Thursday, February 02, 2006

Shakespeare Incites

(On watching the Al Pacino, Shylock)
I don't know the script as well as I should, so, when I bought the new(ish) film, and saved it to watch on my birthday, I was quite excited.
Well, the morning after I am not exactly disappointed, but there is a strange sense of something missing - unsatisfied, as after one of those Chineese Takeways.
Let's start with the Acting. Pacino gave a very worthy performance - obviously he had gone 'into' the character, and he was quite believable. Strong method acting in fact: Old Mr Irons, in contrast, seemed to have a certain distance from the character - and was, to mind mind, much more effective.
Why the paradox?
Shakespeare didn't write films, didn't know about 'the method' and isn't writing real human beings (this last point is important). Modern films are frequently focused on very 'truthful' (i.e. psychological truth) performances which dig deep into character and motivation.

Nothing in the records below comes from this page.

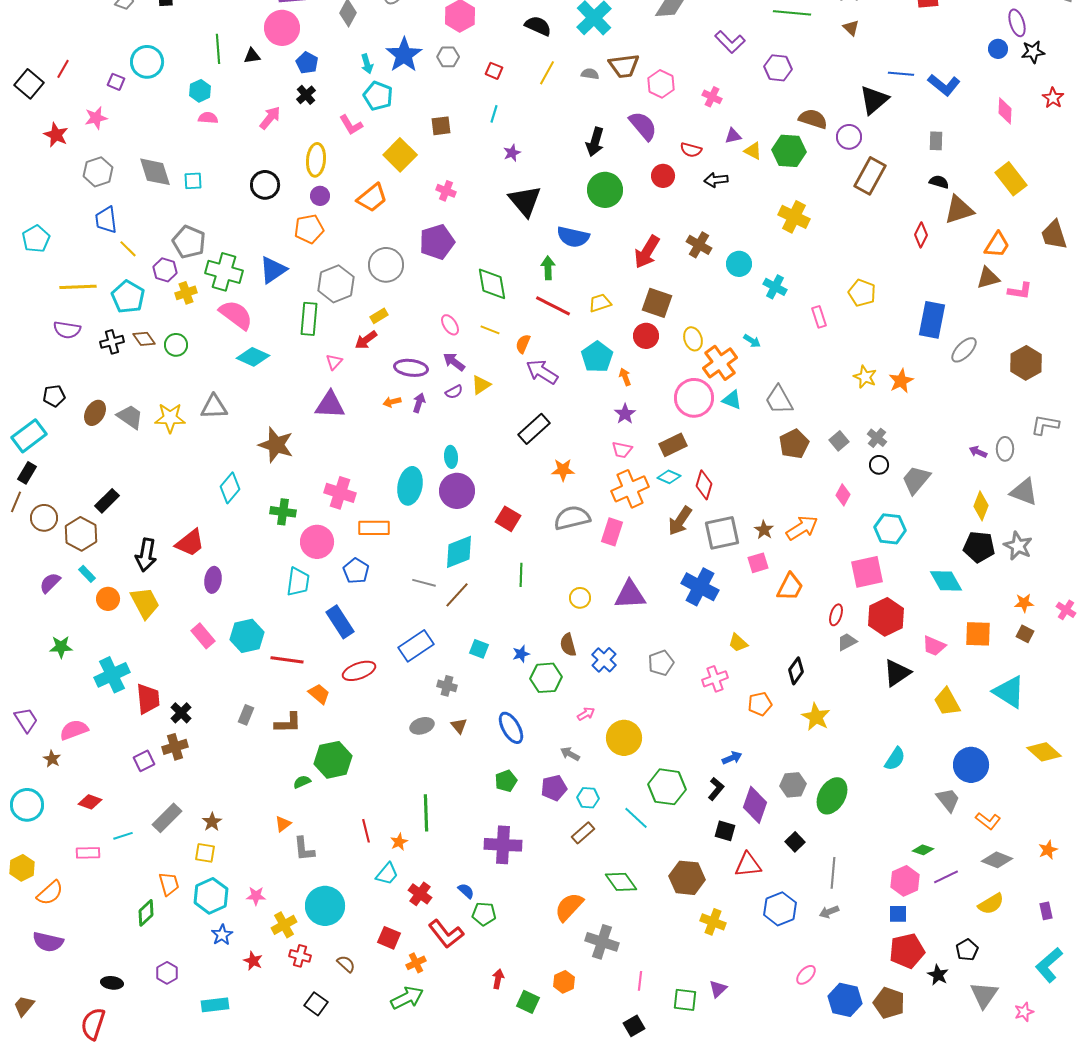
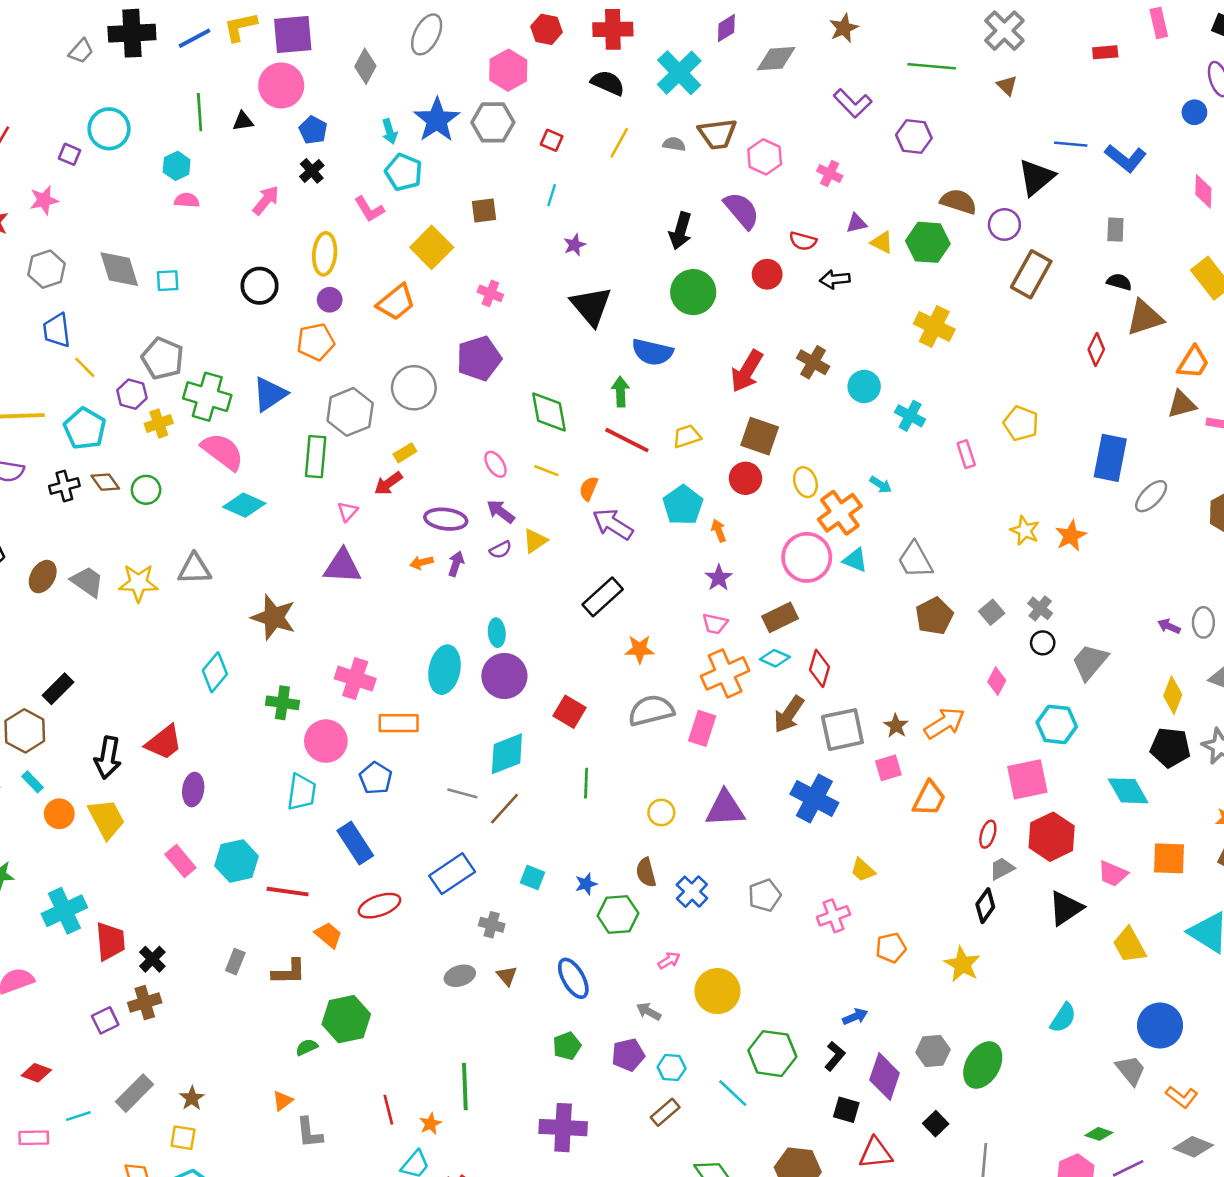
gray hexagon: (448, 57) -> (493, 122), size x1.5
black diamond: (796, 671) -> (985, 906), moved

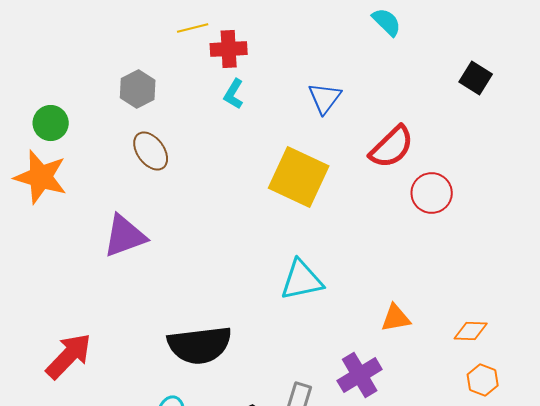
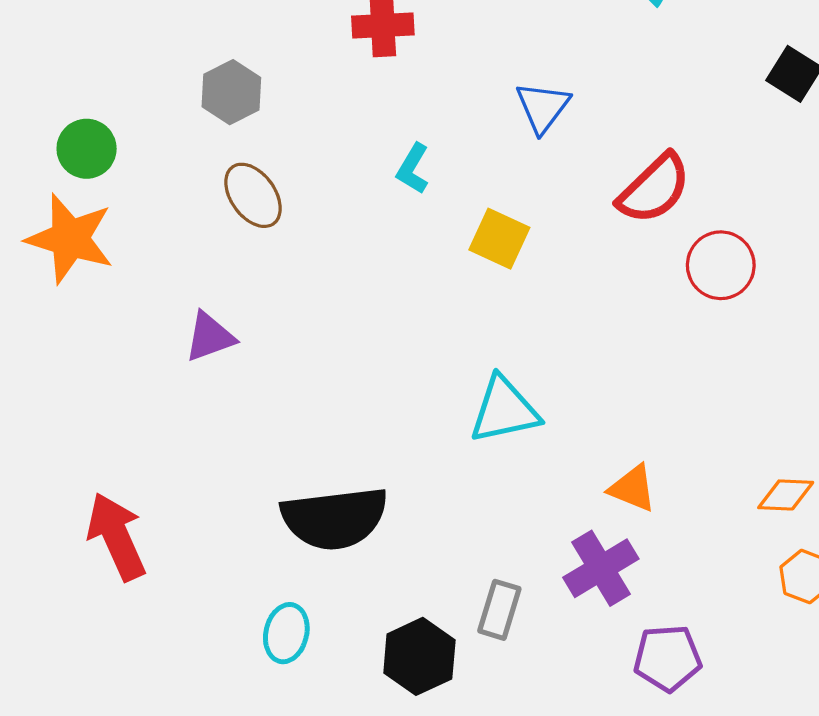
cyan L-shape: (234, 94) -> (413, 169), moved
yellow square: (299, 177) -> (499, 239), size x0.6
purple triangle: (125, 236) -> (210, 337), size x0.7
orange triangle: (396, 318) -> (633, 488), moved, turned 32
red arrow: (69, 356) -> (117, 537), turned -68

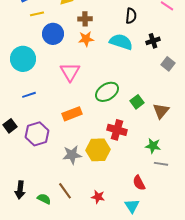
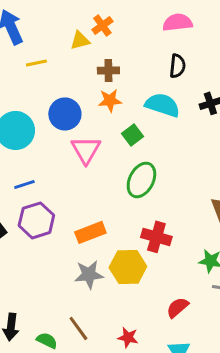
blue circle: (53, 34) -> (65, 114), moved
green ellipse: (107, 92) -> (141, 180), turned -30
green square: (137, 102) -> (132, 135), moved
orange rectangle: (72, 114) -> (90, 232), moved
purple hexagon: (37, 134) -> (36, 220), moved
red semicircle: (139, 183) -> (177, 307), moved, turned 77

Shylock isn't meant to be a real human being - he is meant to be a 'type' - he is deliberately over the top in places, and only sketched in in others. Very much like a portrait by Rembrandt.
Does this mean the play can't be filmed? Certainly not. The film was not bad and there have been some very good films of Shakespeare (usually when the director accepts the total change of media and produces a film instead of trying to do the play).
And it is worth remembering, Shakepeare frequently shifted his plots from one media, the printed word, into another, the theatre.
It is also possible to make film records of stage performances (which are worth watching, even when simply filmed). But these I don't classify as 'film'.
When you film there is a strong shift in point of view. Things which are easy to ignore, or are superficial, or just plain unimportant on stage, attain a significance on film.
Does it matter the play is set in Venice? Not really: Shakespeare is writing about his own society: London, Urban, International, English, 16th century.
On film, Venice becomes one of the characters. And the writer/director needed to give a sense of place visually: For Shakespeare's audience, it was very much a conceptual image.
There is a lot of business in the film - getting in and out of boats, breasts, crowds, spitting, camera movements. On the stage, with a very limited number of cast, next to no scenery and boys (young men) playing females, there is a tremendous sense of unreality and simplicity.
Which brings me to Shylock and his Jewishness.
Shylock isn't a jew. Shylock is a creation from the pen of an author who created a character to represent something - what?
From the film I got a sense of two very important things - Shylock is meant to represent something in every human being (the famous and frequently not grasped with both hands, Do I not bleed? speech). This is important and goes some way to explain why the character is important and why the play should still be performed, despite the undoubted anti-semitic elements in it.
The second element for me is that Shylock is a puritan! He is a religious zealot who is taking the Old Testiment view, an eye for an eye: Modern day evangelists and the Bible as literal truth; The extreme Islamists; Political extremists. I am certain Shakespeare's audience would have recognised this straight away. Perhaps he would even have been costumed in a way that suggested the puritan Malvolio (and could the same actor have played him?).
And what was the essential difference between a Jew and a Christian to Shakespeare and his contemporaries?
Here I think it can be reduced to the Old and the New Testaments. The Ten Commandments and the Sermon on the Mount. Strict Law vs Love.
This is a fight not only between Christians and Jews, but within the Christian community and the Christian him/herself.
I am certain the play could be given an interpretation where Shylock as everyman would work - and certainly the use of an actor like Al Pacino brought home something of this.
Emmm.... Time for a cup of tea I think.